Information provided START
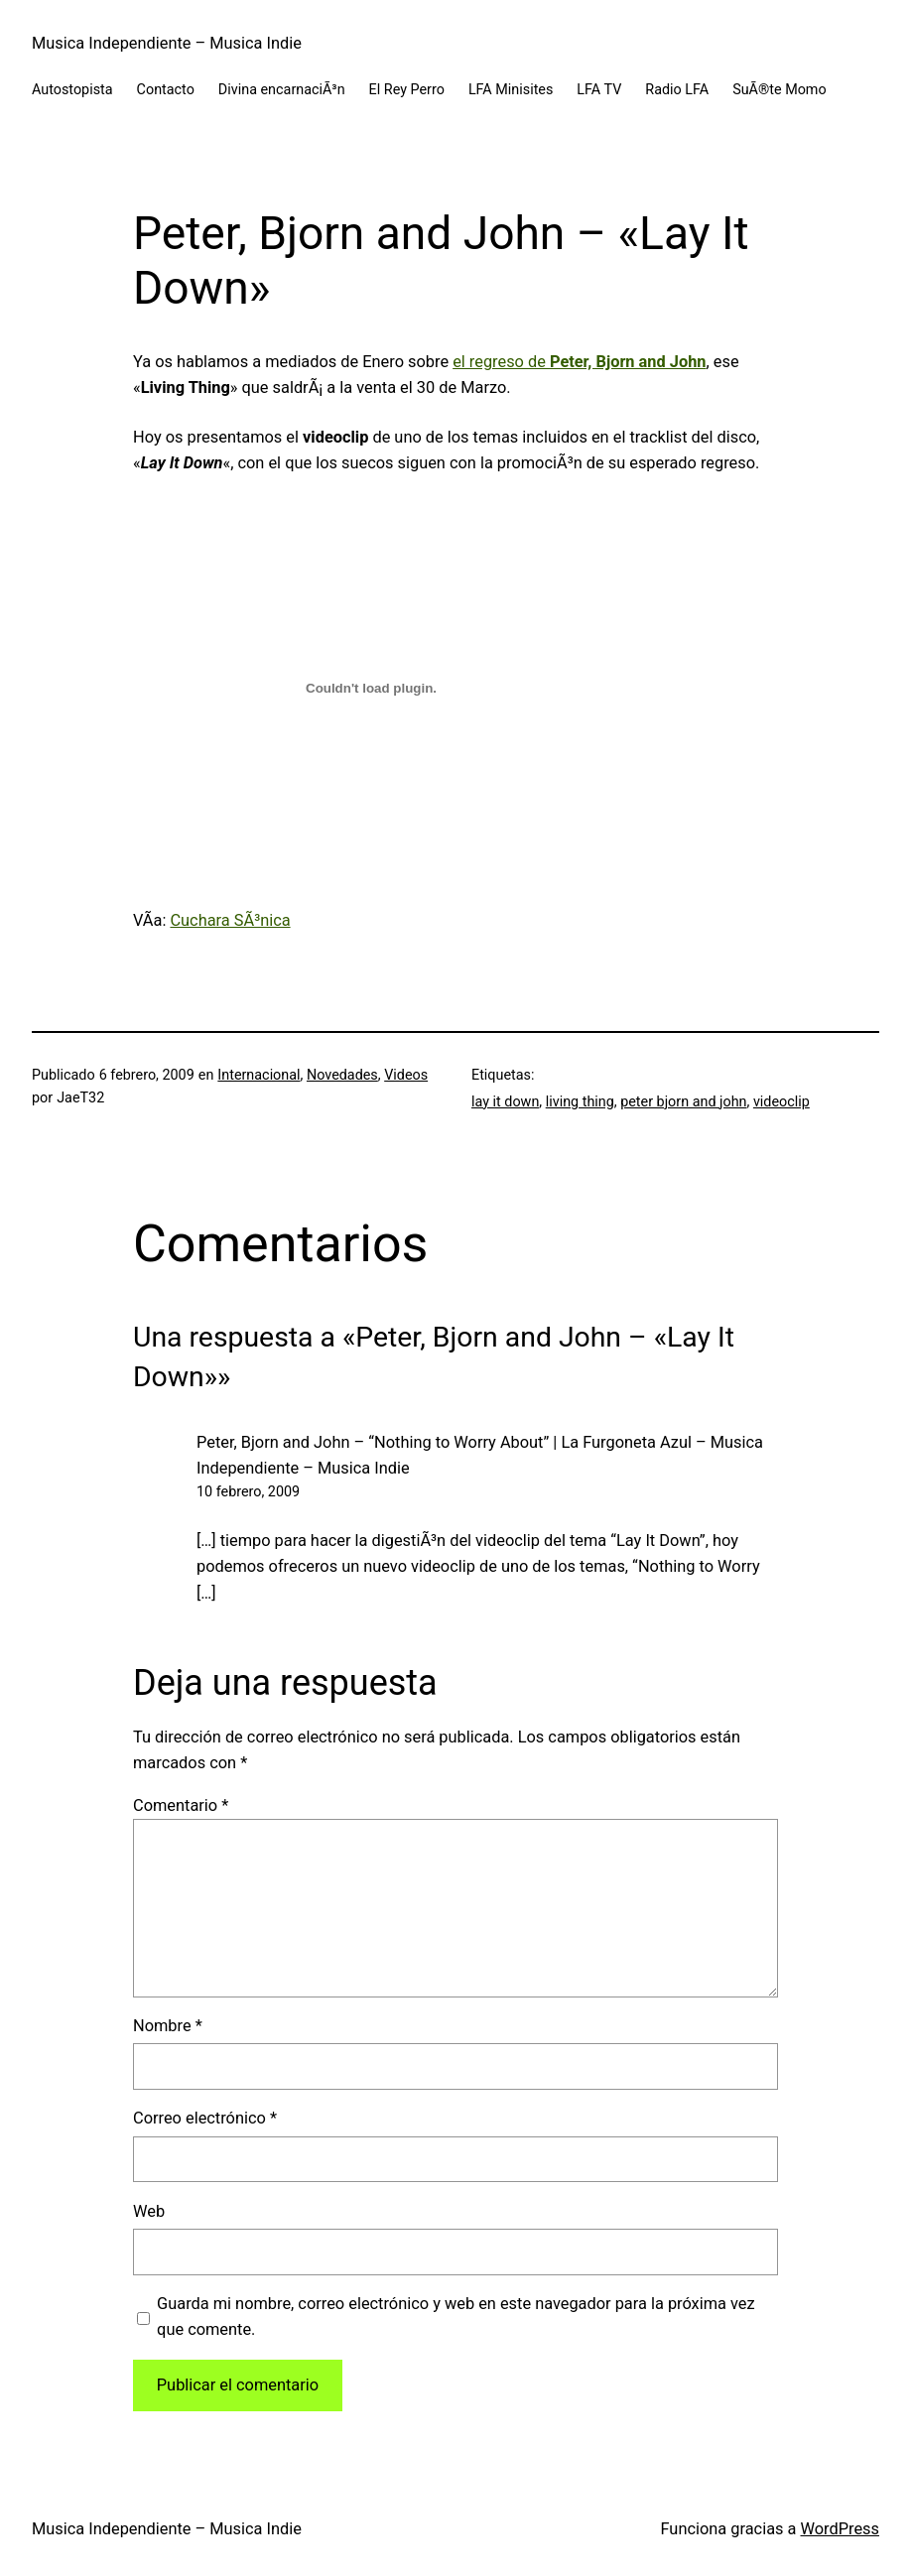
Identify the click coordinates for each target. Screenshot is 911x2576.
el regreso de (579, 361)
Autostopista (72, 89)
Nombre (167, 2025)
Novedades (342, 1075)
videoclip (781, 1102)
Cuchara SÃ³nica (230, 920)
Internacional (258, 1075)
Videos (406, 1075)
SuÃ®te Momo (779, 89)
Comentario (180, 1805)
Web (149, 2211)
Information provided END
▶ Activity
Lines from the one with "Novedades (342, 1075)" through the last line above must be printed exactly; no other line is to appear.

▶ Solution to this task
Novedades (342, 1075)
videoclip (781, 1102)
Cuchara SÃ³nica (230, 920)
Internacional (258, 1075)
Videos (406, 1075)
SuÃ®te Momo (779, 89)
Comentario (180, 1805)
Web (149, 2211)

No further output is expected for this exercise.